Art

A year of radical reading

The necessary power of the written word for our fragile human condition

Updated 3 years ago · Published on 31 Dec 2020 1:00PM

A year of radical reading
Literature has long been a window to the world and its chaos. – Pic courtesy of Eddin Khoo, December 31, 2020

by Pauline Fan

“Life changes in the instant. The ordinary instant.”

~ Joan Didion

WHAT does literature have to say to us in 2020, this year unlike all others? Perhaps, if anything, that this year is not so strange after all, that the world has always been a place of wilderness and the unknown, and literature has long been a window to the world and its chaos. Perhaps, too, that reading is one of the most radical and meaningful acts left to us, in this time of uncertainty.

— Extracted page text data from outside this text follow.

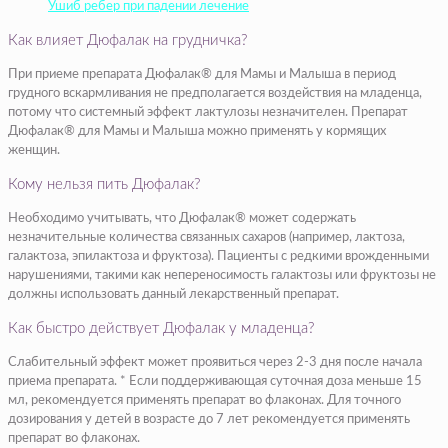
Ушиб ребер при падении лечение
Как влияет Дюфалак на грудничка?
При приеме препарата Дюфалак® для Мамы и Малыша в период
грудного вскармливания не предполагается воздействия на младенца,
потому что системный эффект лактулозы незначителен. Препарат
Дюфалак® для Мамы и Малыша можно применять у кормящих
женщин.
Кому нельзя пить Дюфалак?
Необходимо учитывать, что Дюфалак® может содержать
незначительные количества связанных сахаров (например, лактоза,
галактоза, эпилактоза и фруктоза). Пациенты с редкими врожденными
нарушениями, такими как непереносимость галактозы или фруктозы не
должны использовать данный лекарственный препарат.
Как быстро действует Дюфалак у младенца?
Слабительный эффект может проявиться через 2-3 дня после начала
приема препарата. * Если поддерживающая суточная доза меньше 15
мл, рекомендуется применять препарат во флаконах. Для точного
дозирования у детей в возрасте до 7 лет рекомендуется применять
препарат во флаконах.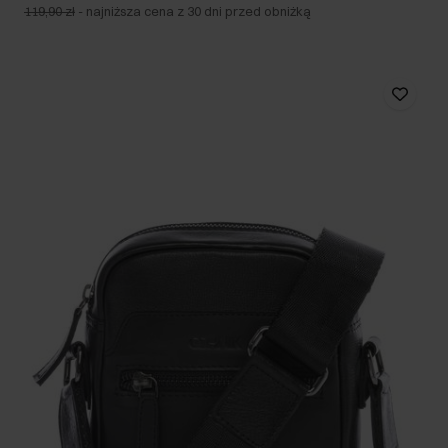
119,90 zł
-
najniższa cena z 30 dni przed obniżką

Here, then, are some of the literary moments of 2020 that left a lasting impression on me:

1.) Rereading literature of illness, death and mourning: As the Covid-19 pandemic spread like wildfire across the globe, many of us reached for our bookshelves to reread pandemic literature, to help us make sense of the chaos we found ourselves in: ‘The Plague’ by Albert Camus, ‘Pale Horse Pale Rider’ by Katherine Anne Porter, ‘Death in Venice’ by Thomas Mann, ‘The Decameron’ by Giovanni Boccaccio, or Alessandro Manzoni’s ‘The Betrothed’. Some of us, too, reached for books that teach us how to grieve and reflect on human mortality: Joan Didion’s ‘The Year of Magical Thinking’ was a close companion to me this year, as was the poetry of Paul Celan. 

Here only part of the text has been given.